*YOUR OBJECTIVE*
Exact wording is required: give all the records again, minus the pictures.

====================

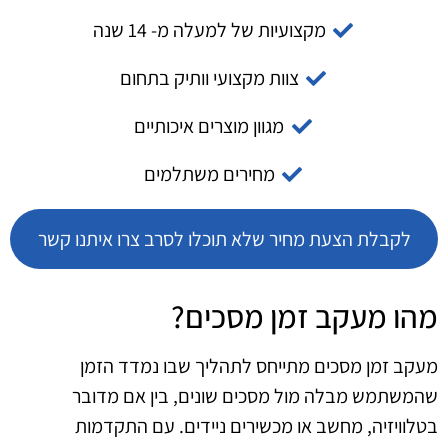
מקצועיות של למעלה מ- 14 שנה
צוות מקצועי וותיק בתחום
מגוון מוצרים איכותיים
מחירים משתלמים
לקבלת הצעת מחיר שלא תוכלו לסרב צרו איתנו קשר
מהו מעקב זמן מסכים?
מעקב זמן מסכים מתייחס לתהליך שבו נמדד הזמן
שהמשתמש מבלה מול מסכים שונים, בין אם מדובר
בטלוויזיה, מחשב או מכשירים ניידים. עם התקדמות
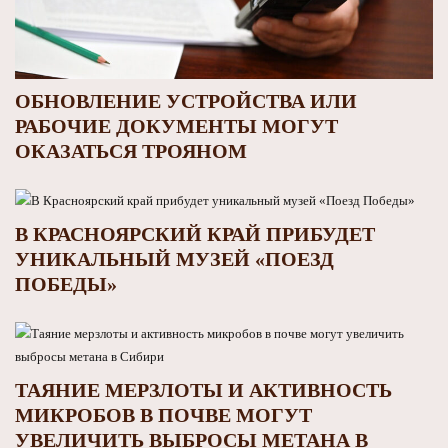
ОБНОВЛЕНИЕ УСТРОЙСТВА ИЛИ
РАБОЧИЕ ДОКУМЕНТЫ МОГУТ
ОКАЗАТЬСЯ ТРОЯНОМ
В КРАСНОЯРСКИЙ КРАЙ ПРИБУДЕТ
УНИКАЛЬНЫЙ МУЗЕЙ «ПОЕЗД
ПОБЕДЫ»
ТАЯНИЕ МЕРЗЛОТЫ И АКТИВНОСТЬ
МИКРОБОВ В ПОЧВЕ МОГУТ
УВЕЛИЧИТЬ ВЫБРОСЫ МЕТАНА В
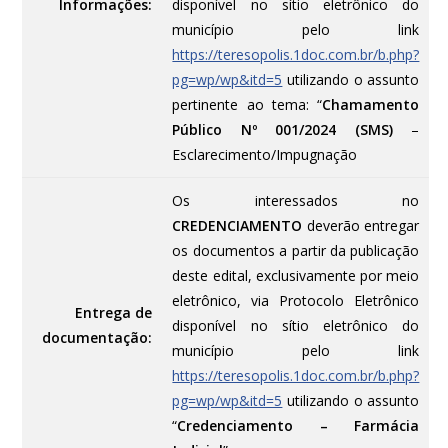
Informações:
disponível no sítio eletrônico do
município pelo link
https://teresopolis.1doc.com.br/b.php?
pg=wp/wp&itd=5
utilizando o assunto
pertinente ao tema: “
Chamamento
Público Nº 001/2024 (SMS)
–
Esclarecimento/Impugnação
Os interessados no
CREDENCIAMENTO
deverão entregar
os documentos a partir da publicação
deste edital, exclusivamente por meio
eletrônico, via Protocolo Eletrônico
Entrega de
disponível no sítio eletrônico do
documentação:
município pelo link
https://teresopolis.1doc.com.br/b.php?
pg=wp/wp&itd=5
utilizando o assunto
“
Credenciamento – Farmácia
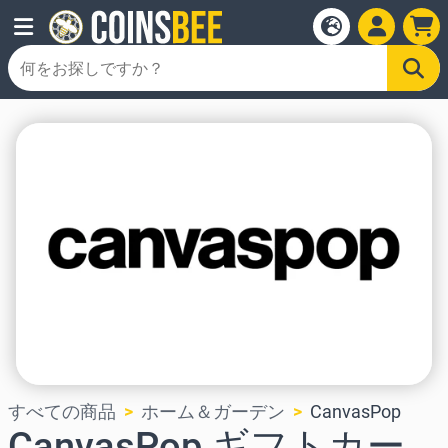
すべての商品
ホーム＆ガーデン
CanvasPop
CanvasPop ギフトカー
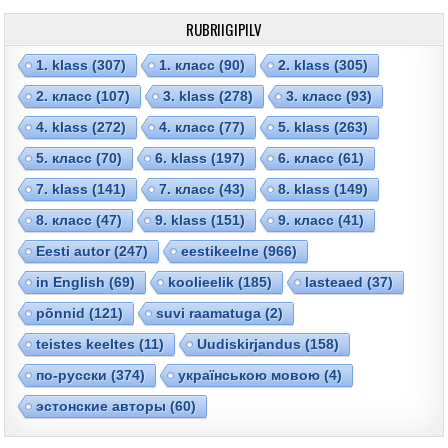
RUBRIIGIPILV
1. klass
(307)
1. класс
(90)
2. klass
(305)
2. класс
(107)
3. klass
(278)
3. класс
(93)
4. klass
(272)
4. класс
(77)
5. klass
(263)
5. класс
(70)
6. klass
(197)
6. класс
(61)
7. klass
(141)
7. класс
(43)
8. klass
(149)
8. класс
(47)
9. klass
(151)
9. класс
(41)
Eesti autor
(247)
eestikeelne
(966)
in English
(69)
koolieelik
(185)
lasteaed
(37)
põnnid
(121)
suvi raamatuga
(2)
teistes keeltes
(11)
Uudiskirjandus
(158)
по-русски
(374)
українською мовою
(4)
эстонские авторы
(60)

====================

*WRITTEN RESPONSE*
מקצועיות של למעלה מ- 14 שנה
צוות מקצועי וותיק בתחום
מגוון מוצרים איכותיים
מחירים משתלמים
לקבלת הצעת מחיר שלא תוכלו לסרב צרו איתנו קשר
מהו מעקב זמן מסכים?
מעקב זמן מסכים מתייחס לתהליך שבו נמדד הזמן
שהמשתמש מבלה מול מסכים שונים, בין אם מדובר
בטלוויזיה, מחשב או מכשירים ניידים. עם התקדמות
ОБНОВЛЕНИЕ УСТРОЙСТВА ИЛИ
РАБОЧИЕ ДОКУМЕНТЫ МОГУТ
ОКАЗАТЬСЯ ТРОЯНОМ
В КРАСНОЯРСКИЙ КРАЙ ПРИБУДЕТ
УНИКАЛЬНЫЙ МУЗЕЙ «ПОЕЗД
ПОБЕДЫ»
ТАЯНИЕ МЕРЗЛОТЫ И АКТИВНОСТЬ
МИКРОБОВ В ПОЧВЕ МОГУТ
УВЕЛИЧИТЬ ВЫБРОСЫ МЕТАНА В
Informações:
disponível no sítio eletrônico do
município pelo link
https://teresopolis.1doc.com.br/b.php?
pg=wp/wp&itd=5
utilizando o assunto
pertinente ao tema: “
Chamamento
Público Nº 001/2024 (SMS)
–
Esclarecimento/Impugnação
Os interessados no
CREDENCIAMENTO
deverão entregar
os documentos a partir da publicação
deste edital, exclusivamente por meio
eletrônico, via Protocolo Eletrônico
Entrega de
disponível no sítio eletrônico do
documentação:
município pelo link
https://teresopolis.1doc.com.br/b.php?
pg=wp/wp&itd=5
utilizando o assunto
“
Credenciamento – Farmácia
すべての商品
ホーム＆ガーデン
CanvasPop
CanvasPop ギフトカー
RUBRIIGIPILV
1. klass
(307)
1. класс
(90)
2. klass
(305)
2. класс
(107)
3. klass
(278)
3. класс
(93)
4. klass
(272)
4. класс
(77)
5. klass
(263)
5. класс
(70)
6. klass
(197)
6. класс
(61)
7. klass
(141)
7. класс
(43)
8. klass
(149)
8. класс
(47)
9. klass
(151)
9. класс
(41)
Eesti autor
(247)
eestikeelne
(966)
in English
(69)
koolieelik
(185)
lasteaed
(37)
põnnid
(121)
suvi raamatuga
(2)
teistes keeltes
(11)
Uudiskirjandus
(158)
по-русски
(374)
українською мовою
(4)
эстонские авторы
(60)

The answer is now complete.